The video cut back to his confession, focusing on his reddened face.

"And?" his interrogator continued.

"Y-you suck my cock better than anyone, ever!" he blurted, getting it out quickly in order to avoid further upsetting his Mistress.

The next scene was a profile view of Kenny's huge erection. His cock and balls filled the screen of my laptop, and from my own experience, I knew it was only a slight exaggeration from real-life. But the red mask appeared from the right side of the screen and once again, Kenny's cock completely disappeared. With ease. His big balls twitched by her chin. I couldn't believe it when her nose was in his groomed pubic area, but I legit gasped as her tongue slithered out to wash his scrotum. Kenny's moan of pleasure from offscreen and her soft sucking noises were all I could hear above my heartbeat.
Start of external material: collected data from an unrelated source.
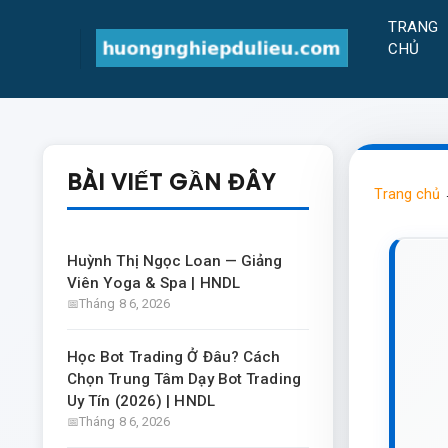
TRANG
CHỦ
BÀI VIẾT GẦN ĐÂY
Trang chủ
Huỳnh Thị Ngọc Loan — Giảng
Viên Yoga & Spa | HNDL
Tháng 8 6, 2026
Học Bot Trading Ở Đâu? Cách
Chọn Trung Tâm Dạy Bot Trading
Uy Tín (2026) | HNDL
Tháng 8 6, 2026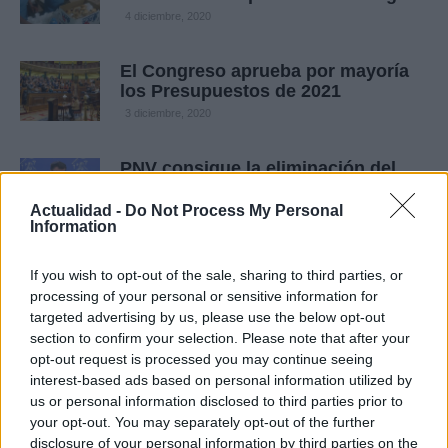
4 diciembre, 2020
El Congreso aprueba por mayoría
los Presupuestos de 2021
3 diciembre, 2020
PNV consigue la eliminación del
impuesto al diésel
Actualidad -
Do Not Process My Personal
20 noviembre, 2020
Information
Sánchez abandona la votación para
If you wish to opt-out of the sale, sharing to third parties, or
el estado de alarma de seis meses
processing of your personal or sensitive information for
29 octubre, 2020
targeted advertising by us, please use the below opt-out
section to confirm your selection. Please note that after your
opt-out request is processed you may continue seeing
Arrimadas en el pleno: «nos llevan
interest-based ads based on personal information utilized by
a la muerte y a la ruina»
us or personal information disclosed to third parties prior to
29 octubre, 2020
your opt-out. You may separately opt-out of the further
disclosure of your personal information by third parties on the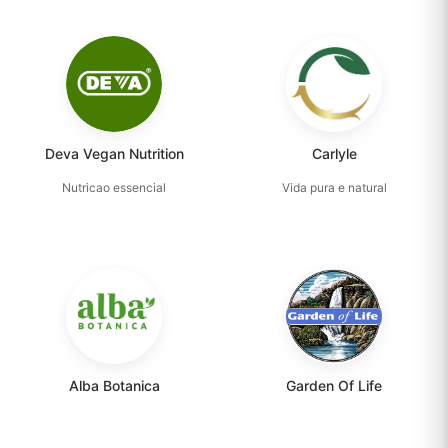
Deva Vegan Nutrition
Carlyle
Nutricao essencial
Vida pura e natural
Alba Botanica
Garden Of Life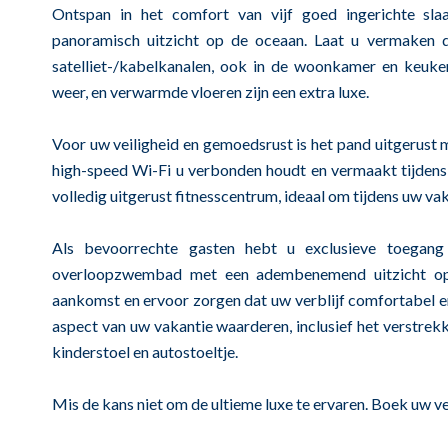
Ontspan in het comfort van vijf goed ingerichte sl
panoramisch uitzicht op de oceaan. Laat u vermaken do
satelliet-/kabelkanalen, ook in de woonkamer en keuken
weer, en verwarmde vloeren zijn een extra luxe.
Voor uw veiligheid en gemoedsrust is het pand uitgerust m
high-speed Wi-Fi u verbonden houdt en vermaakt tijdens 
volledig uitgerust fitnesscentrum, ideaal om tijdens uw vak
Als bevoorrechte gasten hebt u exclusieve toegang to
overloopzwembad met een adembenemend uitzicht op 
aankomst en ervoor zorgen dat uw verblijf comfortabel en 
aspect van uw vakantie waarderen, inclusief het verstre
kinderstoel en autostoeltje.
Mis de kans niet om de ultieme luxe te ervaren. Boek uw v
Kenny's face was once again on screen. His eyes looked up, searching for something.

"And?" the voice asked.

"The things you do to me," his voice was barely above a whisper. A jump cut to Kenny, sweating profusely, lying face down and tied to something that looked like a tall footstool. He squealed loudly as the leather-clad mistress was pegging him from behind, wearing a strap-on dildo. Her tool didn't seem overly large, and no where near Kenny's size when he was hard, but she was definitely not gentle. She looked lean and powerful as she controlled him with her hips alone, turning moans to screams with a flex of her round ass cheeks. He thrashed in his restraints as she savaged his rectum. The skin of his ass glowed crimson; no doubt foreplay had consisted of him being paddled savagely.

Thankfully this was only a few seconds before returning to his confession.

"When you crush my balls." The scene jumped to him tied to the floor and held there by ropes through large restraining rings bolted into the floor, his legs spread and those wicked boots slowly grinding down on his balls. Kenny howls filled my room through my computer's speakers.

"When you torture my cock." His groan was heavy with both pain and pleasure.

This scene showed one of the red gloves stroking and teasing Kenny's swollen cock. The other gloved hand held a long, thin metal rod that looked like a single chopstick. Holding his cock, the tip of the metal rod traced around the head of the swollen rod, causing it to twitch. The caressing hand jerked down on the dangling balls, earning a whoosh of breath from Kenny. Again, the metal rod glided around his mushroom, but there was less of a reaction this time. The tip spiraled toward the slit before entering and sliding in. Slowly, almost agonizingly, she pushed the long rod inside Kenny's cock.

I was horrified but completely entranced, almost compelled to watch my boyfriend cheat on me in the most depraved ways.

"The things you make me do..." His eyes were squeezed shut. She was doing something to him offscreen that I couldn't see. He winced.

Gasping, "When you have me lick your asshole." My stomach sank. The corresponding image onscreen was Kenny, tied in ropes in a stress position, straining as he leaned forward into her round, toned bubble butt. His heavy breathing was interrupted with soft licking noises.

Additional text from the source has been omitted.